I gave it to him. “What do you think?”
He took his time to answer. I’d learned by my work with clients that these silences were extremes. Either the work was loved and the client was too moved to speak, which rarely happened to me, or it was so terribly bad that the client was having a hard time thinking of something positive to say.

 

“You, my dear, are exquisitely talented. This is magnificent. May I keep it?”

 

“Yes, of course.” I was a tiny bit disappointed that I couldn’t kiss that picture. I consoled myself that perhaps I’d be kissing the real thing very soon.

 

“Now I have another question.”

 

“Professor, is it on the test?”

 

“Oh, dear, sweet Laura, you have no idea …” He blushed. He really liked me. It was going to be all I could do to get through this meal. “Who do you think has the most power in a relationship? Men or women? And please, back up your answers with selections from the reading.”

 

“Wow. That’s quite a question. Do you ask it in your class?”

 

“I asked it today. It’s one of my favorites to ask. As I expected, it generated a lively discussion. I usually ask it right about the time that we’re talking about Arthurian legends and the concept of chivalry. And then, almost without fail, I write it on a board behind me, get chalk dust all over my jacket, and have the whole front row laughing at me. You, dear, have the question without the humiliating spectacle.”

 

“Lucky me.”

 

“No, lucky me. I am, by far, the lucky one here.

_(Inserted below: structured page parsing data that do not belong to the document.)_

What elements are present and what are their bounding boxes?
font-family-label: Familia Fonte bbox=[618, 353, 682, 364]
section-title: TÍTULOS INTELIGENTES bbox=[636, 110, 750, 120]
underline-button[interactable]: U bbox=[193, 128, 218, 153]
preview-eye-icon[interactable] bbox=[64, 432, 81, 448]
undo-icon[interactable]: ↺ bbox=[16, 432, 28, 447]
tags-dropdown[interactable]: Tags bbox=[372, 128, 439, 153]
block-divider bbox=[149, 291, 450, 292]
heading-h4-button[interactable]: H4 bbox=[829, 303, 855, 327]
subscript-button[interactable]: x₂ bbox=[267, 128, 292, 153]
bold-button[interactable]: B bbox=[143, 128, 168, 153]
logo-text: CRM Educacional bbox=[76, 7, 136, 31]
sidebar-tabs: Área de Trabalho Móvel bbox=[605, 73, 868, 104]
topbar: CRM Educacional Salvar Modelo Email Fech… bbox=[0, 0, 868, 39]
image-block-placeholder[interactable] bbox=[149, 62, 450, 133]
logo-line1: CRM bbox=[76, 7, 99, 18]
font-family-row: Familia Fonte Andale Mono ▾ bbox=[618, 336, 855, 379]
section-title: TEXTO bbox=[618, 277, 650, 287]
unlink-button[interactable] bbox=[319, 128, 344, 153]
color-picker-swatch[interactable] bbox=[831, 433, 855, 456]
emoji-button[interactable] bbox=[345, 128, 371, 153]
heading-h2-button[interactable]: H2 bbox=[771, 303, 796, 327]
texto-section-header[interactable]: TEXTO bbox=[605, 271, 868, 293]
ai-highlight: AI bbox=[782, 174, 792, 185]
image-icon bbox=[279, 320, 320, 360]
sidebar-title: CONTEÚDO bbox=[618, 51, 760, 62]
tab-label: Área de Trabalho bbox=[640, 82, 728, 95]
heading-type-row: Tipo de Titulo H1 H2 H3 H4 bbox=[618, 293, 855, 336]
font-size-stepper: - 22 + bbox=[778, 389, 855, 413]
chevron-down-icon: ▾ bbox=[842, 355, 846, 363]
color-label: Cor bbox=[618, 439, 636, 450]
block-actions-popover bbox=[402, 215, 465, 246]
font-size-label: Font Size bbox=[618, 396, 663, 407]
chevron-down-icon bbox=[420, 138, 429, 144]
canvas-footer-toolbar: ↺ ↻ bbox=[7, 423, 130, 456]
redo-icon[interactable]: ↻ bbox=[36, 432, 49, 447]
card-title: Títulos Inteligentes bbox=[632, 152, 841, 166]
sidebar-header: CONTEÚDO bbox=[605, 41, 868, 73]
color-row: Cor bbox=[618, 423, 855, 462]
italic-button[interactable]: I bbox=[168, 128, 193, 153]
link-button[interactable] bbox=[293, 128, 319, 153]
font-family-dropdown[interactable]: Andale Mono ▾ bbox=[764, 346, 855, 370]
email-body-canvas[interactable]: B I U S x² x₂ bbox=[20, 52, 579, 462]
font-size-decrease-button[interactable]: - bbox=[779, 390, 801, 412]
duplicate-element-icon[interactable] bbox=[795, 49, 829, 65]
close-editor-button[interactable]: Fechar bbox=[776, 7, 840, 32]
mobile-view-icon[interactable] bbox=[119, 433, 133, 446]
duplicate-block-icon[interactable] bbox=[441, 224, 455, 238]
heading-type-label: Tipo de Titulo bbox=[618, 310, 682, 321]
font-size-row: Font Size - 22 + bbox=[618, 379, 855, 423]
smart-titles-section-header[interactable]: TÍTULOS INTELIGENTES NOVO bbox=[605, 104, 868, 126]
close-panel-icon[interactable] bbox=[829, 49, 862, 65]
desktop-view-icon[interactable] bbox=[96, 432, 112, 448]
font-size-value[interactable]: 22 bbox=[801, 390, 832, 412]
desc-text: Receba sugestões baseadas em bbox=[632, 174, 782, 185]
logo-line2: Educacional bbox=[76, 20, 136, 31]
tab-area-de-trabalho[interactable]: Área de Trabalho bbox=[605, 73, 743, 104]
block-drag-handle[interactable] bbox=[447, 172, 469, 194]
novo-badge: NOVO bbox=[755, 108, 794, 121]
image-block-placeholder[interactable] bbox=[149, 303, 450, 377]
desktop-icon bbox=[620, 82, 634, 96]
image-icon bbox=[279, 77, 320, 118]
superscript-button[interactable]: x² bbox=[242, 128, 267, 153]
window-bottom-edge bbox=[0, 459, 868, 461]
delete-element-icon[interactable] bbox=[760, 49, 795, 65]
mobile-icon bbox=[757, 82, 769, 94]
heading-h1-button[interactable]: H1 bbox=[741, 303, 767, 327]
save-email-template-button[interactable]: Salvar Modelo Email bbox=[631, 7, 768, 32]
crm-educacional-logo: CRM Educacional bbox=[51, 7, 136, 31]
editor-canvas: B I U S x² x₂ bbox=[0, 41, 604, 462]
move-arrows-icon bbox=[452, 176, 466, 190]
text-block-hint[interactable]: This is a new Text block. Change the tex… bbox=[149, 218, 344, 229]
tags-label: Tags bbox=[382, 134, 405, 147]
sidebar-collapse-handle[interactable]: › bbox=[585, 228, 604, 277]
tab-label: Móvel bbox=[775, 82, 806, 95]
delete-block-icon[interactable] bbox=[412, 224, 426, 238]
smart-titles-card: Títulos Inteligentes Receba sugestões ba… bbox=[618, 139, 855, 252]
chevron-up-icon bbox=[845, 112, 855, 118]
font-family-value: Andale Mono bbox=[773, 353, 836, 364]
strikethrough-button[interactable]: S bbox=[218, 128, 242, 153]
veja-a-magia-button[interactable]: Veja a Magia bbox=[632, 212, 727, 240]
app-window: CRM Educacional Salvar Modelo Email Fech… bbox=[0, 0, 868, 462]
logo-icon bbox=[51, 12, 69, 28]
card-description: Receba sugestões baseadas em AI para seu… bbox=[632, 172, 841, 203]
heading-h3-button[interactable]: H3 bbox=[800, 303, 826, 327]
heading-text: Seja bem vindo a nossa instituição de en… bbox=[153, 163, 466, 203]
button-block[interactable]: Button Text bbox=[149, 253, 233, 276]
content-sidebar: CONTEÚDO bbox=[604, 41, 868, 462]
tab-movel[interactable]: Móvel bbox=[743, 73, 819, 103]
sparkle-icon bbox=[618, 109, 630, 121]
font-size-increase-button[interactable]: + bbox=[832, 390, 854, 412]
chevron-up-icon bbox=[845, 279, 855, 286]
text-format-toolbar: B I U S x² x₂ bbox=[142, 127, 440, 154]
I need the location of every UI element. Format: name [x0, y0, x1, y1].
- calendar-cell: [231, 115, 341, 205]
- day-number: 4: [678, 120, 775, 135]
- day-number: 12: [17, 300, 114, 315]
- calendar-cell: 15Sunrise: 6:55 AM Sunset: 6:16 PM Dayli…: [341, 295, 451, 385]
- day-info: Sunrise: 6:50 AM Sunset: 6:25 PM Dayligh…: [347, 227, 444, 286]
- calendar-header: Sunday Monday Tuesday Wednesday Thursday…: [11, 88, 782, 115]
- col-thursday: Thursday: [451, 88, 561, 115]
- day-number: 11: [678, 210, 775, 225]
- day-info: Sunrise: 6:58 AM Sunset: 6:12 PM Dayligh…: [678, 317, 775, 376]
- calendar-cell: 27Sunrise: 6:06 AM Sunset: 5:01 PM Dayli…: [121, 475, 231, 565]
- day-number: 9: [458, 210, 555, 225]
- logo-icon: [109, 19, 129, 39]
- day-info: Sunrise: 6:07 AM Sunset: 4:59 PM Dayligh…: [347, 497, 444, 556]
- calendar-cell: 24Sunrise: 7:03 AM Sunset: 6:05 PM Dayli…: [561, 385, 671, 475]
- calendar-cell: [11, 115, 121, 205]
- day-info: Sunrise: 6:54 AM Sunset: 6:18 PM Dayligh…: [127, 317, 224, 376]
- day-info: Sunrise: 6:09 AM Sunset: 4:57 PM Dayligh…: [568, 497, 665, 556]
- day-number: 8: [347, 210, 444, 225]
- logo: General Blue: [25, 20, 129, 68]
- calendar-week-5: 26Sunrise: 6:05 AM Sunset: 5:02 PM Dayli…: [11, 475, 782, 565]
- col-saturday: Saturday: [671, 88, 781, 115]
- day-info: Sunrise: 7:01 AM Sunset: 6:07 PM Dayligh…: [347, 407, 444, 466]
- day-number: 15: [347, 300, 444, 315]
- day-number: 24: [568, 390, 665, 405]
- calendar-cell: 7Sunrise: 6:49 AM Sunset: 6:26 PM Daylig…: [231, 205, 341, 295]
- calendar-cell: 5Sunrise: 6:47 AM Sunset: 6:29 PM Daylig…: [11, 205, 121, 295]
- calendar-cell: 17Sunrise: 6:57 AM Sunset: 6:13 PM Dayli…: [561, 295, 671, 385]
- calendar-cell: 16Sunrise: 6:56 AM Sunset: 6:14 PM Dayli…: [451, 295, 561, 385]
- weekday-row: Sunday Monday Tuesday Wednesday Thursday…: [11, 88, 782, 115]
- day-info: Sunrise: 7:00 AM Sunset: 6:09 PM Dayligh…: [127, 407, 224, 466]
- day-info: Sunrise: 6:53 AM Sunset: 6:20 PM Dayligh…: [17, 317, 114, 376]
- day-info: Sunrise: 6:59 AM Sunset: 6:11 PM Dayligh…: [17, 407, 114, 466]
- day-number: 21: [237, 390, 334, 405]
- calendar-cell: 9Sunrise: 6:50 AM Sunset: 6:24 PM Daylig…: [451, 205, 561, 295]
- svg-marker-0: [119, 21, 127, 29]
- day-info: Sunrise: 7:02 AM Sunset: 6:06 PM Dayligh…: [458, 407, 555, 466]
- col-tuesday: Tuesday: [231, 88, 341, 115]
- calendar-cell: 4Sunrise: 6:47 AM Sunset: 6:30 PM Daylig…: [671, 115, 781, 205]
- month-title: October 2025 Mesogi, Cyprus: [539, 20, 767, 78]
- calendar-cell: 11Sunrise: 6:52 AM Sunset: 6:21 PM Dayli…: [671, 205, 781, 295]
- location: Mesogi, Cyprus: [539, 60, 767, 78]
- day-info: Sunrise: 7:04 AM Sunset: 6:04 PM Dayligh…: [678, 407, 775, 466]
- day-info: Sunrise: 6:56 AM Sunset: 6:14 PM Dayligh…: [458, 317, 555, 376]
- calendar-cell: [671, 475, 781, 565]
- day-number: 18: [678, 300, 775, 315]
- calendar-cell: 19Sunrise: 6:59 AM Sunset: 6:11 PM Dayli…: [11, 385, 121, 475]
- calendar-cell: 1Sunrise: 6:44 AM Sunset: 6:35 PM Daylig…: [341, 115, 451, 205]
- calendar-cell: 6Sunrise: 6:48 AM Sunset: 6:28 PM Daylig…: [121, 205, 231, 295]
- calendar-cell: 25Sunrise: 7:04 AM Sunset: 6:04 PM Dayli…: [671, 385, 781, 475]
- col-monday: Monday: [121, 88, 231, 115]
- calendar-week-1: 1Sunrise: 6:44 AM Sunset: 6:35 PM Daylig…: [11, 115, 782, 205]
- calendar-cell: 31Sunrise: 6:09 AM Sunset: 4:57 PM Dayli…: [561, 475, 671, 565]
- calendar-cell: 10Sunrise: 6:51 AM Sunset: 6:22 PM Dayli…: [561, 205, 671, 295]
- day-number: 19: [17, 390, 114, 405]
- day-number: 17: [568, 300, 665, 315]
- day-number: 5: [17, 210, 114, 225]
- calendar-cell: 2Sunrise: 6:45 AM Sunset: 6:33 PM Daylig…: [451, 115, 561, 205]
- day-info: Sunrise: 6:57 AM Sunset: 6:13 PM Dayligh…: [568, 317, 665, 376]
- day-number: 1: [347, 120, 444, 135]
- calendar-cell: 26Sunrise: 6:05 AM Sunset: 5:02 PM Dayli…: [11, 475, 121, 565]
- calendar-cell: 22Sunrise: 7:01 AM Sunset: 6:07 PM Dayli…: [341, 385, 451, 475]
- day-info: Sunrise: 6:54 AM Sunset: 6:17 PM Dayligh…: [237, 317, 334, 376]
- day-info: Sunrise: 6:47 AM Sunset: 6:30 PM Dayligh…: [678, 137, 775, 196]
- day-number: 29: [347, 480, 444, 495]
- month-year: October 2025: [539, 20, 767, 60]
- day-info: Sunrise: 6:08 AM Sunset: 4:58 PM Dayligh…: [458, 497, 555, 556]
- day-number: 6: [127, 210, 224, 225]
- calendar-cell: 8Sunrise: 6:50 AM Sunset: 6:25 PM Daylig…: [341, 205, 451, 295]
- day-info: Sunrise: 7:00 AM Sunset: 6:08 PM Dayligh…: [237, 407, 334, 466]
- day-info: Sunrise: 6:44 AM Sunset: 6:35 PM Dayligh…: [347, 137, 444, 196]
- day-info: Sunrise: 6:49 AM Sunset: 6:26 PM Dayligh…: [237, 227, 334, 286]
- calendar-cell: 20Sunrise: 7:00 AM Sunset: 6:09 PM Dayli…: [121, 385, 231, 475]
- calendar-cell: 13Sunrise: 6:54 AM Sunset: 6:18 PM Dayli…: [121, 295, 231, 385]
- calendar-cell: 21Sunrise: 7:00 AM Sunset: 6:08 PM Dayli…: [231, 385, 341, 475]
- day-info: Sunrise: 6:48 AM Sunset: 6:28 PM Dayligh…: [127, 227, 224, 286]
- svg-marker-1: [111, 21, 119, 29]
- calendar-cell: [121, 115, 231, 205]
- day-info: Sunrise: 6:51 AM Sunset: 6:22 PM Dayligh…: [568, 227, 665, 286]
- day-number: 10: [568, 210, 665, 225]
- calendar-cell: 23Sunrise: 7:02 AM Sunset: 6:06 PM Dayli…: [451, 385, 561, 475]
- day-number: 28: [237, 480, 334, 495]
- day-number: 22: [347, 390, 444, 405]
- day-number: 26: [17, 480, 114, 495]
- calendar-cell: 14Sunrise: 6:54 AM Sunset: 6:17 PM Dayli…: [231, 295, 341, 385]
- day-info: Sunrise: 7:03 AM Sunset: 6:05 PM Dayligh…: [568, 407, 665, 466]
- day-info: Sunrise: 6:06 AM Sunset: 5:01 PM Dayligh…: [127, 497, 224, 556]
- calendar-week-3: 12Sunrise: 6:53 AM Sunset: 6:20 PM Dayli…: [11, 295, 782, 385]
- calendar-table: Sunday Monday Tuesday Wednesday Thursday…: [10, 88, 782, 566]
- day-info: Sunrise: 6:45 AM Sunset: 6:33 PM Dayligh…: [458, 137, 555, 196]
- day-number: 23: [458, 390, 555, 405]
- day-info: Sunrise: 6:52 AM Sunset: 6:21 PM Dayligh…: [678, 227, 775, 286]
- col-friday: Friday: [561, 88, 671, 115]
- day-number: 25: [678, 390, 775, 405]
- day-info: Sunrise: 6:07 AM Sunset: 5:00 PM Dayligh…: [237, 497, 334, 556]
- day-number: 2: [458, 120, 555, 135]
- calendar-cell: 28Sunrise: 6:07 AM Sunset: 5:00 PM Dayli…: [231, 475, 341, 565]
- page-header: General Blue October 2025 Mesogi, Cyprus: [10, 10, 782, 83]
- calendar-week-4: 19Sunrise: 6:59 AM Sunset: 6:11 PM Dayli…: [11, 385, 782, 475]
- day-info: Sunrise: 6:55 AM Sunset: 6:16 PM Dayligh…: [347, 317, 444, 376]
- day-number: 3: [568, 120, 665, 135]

But on to the question.”

 

“I’m going to say men.”

 

“Why?”

 

“Because they get to do whatever they want. And they …” Why was he taking me there? I didn’t want to think about Trey, and before him, Andrew, and before him, Chase. I really didn’t want to think about how I’d flirted with them and gotten their attention and then had had to fight to keep it. I didn’t want to think about how they’d resented putting aside their video games when I would call them. And it had never occurred to any of them to restrict their hands and lips to specific points on the southern hemisphere of my lovely face.
They had other power too.
A kind that wasn’t always welcome. One that started out fun and didn’t always end that way. I had a tear in my eye and really didn’t want David to see it. “I’m going to say men because they expect me to put up with their nonsense. And I feel powerless.”
This was too hard of a question, Professor. Don’t quiz me on it. I’ll probably fail.

 

He offered me his handkerchief. “Please forgive me for upsetting you. It was not my intention.”

 

“It’s okay.” Could I hold his hand? Was that against the rules? “Maybe I need to ask it more often. I am going to stick with my answer. Men have the power.”

 

“I don’t disagree with you. But please indulge me, for just a moment, for the sake of discussion. Do you think that it’s possible that women have more power? Could the powerlessness that you describe, which is very valid and is always brought up in my class, be experienced by women who either don’t know that they have power over men or choose not to use it?”

 

“I don’t know. I’ve never really thought about it.” Then I remembered. I had too thought about it. My little sister knew about this, and sometimes, I was shocked at how she used her power.

 

“While we’re friends, I’d like for you to seriously think about it. One of the reasons that I have this project, this quest for a bride, set up the way I do is so that the women in my life feel like they have power, like they have control of where we’re headed as a man and a woman.” He swallowed. He looked nervous. “Do you find it suits you?”

 

“David, the best part of this arrangement is that I do know what’s going to happen. It’s very freeing. But you don’t have this little object lesson in your classroom.”

 

“I don’t need one. My students, if they think about it, have seen it in their own lives and in the lives of their parents. If they stop and look, they’ll see the hidden power of women. A woman has great power to build up and tear down her man. She can humiliate or exalt. She can inspire a man to greatness or keep him bound in failure. I’ve seen it happen. I imagine you have, too; the lovely story of your mother’s devotion to your father’s art is a great example of the power of a woman.”